» **Task to carry out**
In the entries that follow, locate the line with "Tengen-Watterdingen", then restate that line and all later lines exactly as they appear, leaving pictures out.

══ Listed entries

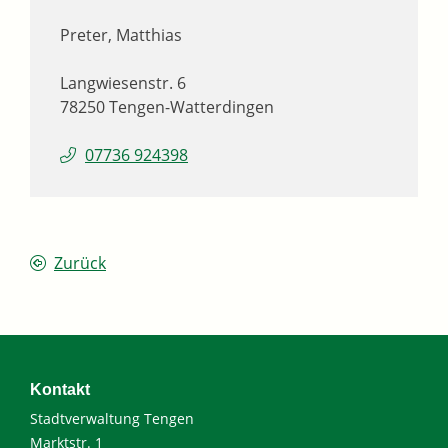
Preter, Matthias
Langwiesenstr. 6
78250
Tengen-Watterdingen
07736 924398
Zurück
Kontakt
Stadtverwaltung Tengen
Marktstr. 1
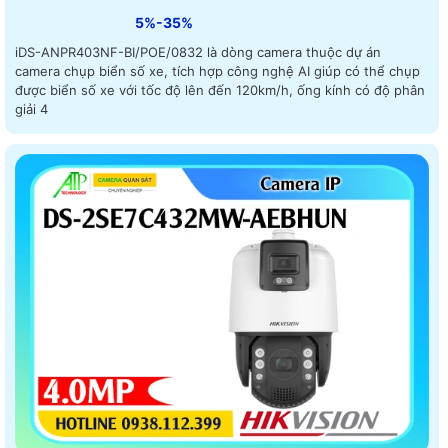
5%-35%
iDS-ANPR403NF-BI/POE/0832 là dòng camera thuộc dự án
camera chụp biển số xe, tích hợp công nghệ AI giúp có thể chụp
được biển số xe với tốc độ lên đến 120km/h, ống kính có độ phân
giải 4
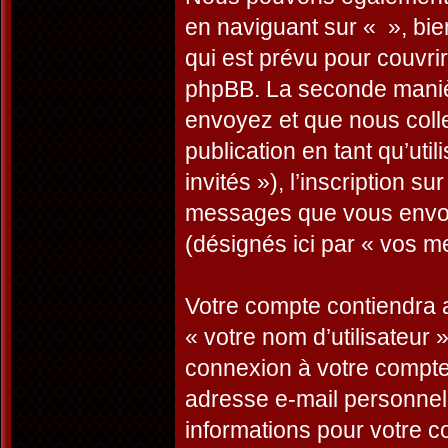
en naviguant sur « », bi
qui est prévu pour couvri
phpBB. La seconde manièr
envoyez et que nous collec
publication en tant qu’uti
invités »), l’inscription s
messages que vous envoye
(désignés ici par « vos m
Votre compte contiendra a
« votre nom d’utilisateur 
connexion à votre compte 
adresse e-mail personnelle
informations pour votre c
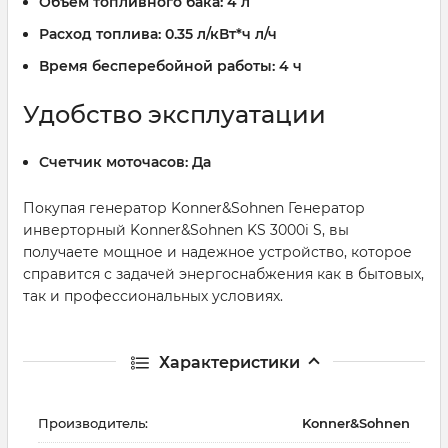
Объем топливного бака:
4 л
Расход топлива:
0.35 л/кВт*ч л/ч
Время бесперебойной работы:
4 ч
Удобство эксплуатации
Счетчик моточасов:
Да
Покупая генератор Konner&Sohnen Генератор
инверторный Konner&Sohnen KS 3000i S, вы
получаете мощное и надежное устройство, которое
справится с задачей энергоснабжения как в бытовых,
так и профессиональных условиях.
Характеристики
Производитель:
Konner&Sohnen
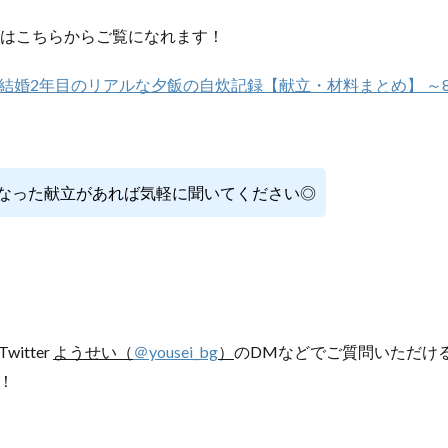
録はこちらからご覧になれます！
結婚2年目のリアルな夕飯の自炊記録【献立・材料まとめ】 ～8
なった献立があれば気軽に聞いてください◎
itter
ようせい（
＠yousei_bg
）
のDMなどでご質問いただけ
！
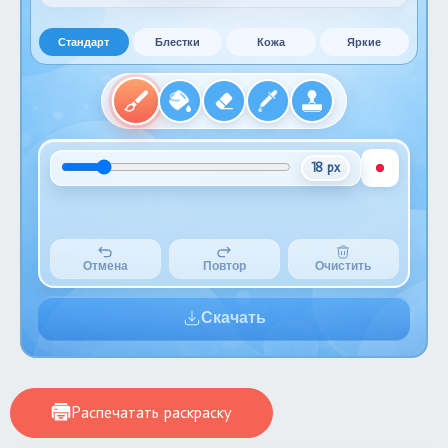
Стандарт
Блестки
Кожа
Яркие
18 px
Отмена
Повтор
Очистить
Скачать
Распечатать раскраску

════

» **Answer to the exercise**
Tengen-Watterdingen
07736 924398
Zurück
Kontakt
Stadtverwaltung Tengen
Marktstr. 1
5%-35%
iDS-ANPR403NF-BI/POE/0832 là dòng camera thuộc dự án
camera chụp biển số xe, tích hợp công nghệ AI giúp có thể chụp
được biển số xe với tốc độ lên đến 120km/h, ống kính có độ phân
giải 4
en naviguant sur « », bi
qui est prévu pour couvri
phpBB. La seconde manièr
envoyez et que nous collec
publication en tant qu’uti
invités »), l’inscription s
messages que vous envoye
(désignés ici par « vos m
Votre compte contiendra a
« votre nom d’utilisateur 
connexion à votre compte 
adresse e-mail personnelle
informations pour votre c
Объем топливного бака:
4 л
Расход топлива:
0.35 л/кВт*ч л/ч
Время бесперебойной работы:
4 ч
Удобство эксплуатации
Счетчик моточасов:
Да
Покупая генератор Konner&Sohnen Генератор
инверторный Konner&Sohnen KS 3000i S, вы
получаете мощное и надежное устройство, которое
справится с задачей энергоснабжения как в бытовых,
так и профессиональных условиях.
Характеристики
Производитель:
Konner&Sohnen
録はこちらからご覧になれます！
結婚2年目のリアルな夕飯の自炊記録【献立・材料まとめ】 ～8
なった献立があれば気軽に聞いてください◎
itter
ようせい（
＠yousei_bg
）
のDMなどでご質問いただけ
！
Стандарт
Блестки
Кожа
Яркие
18 px
Отмена
Повтор
Очистить
Скачать
Распечатать раскраску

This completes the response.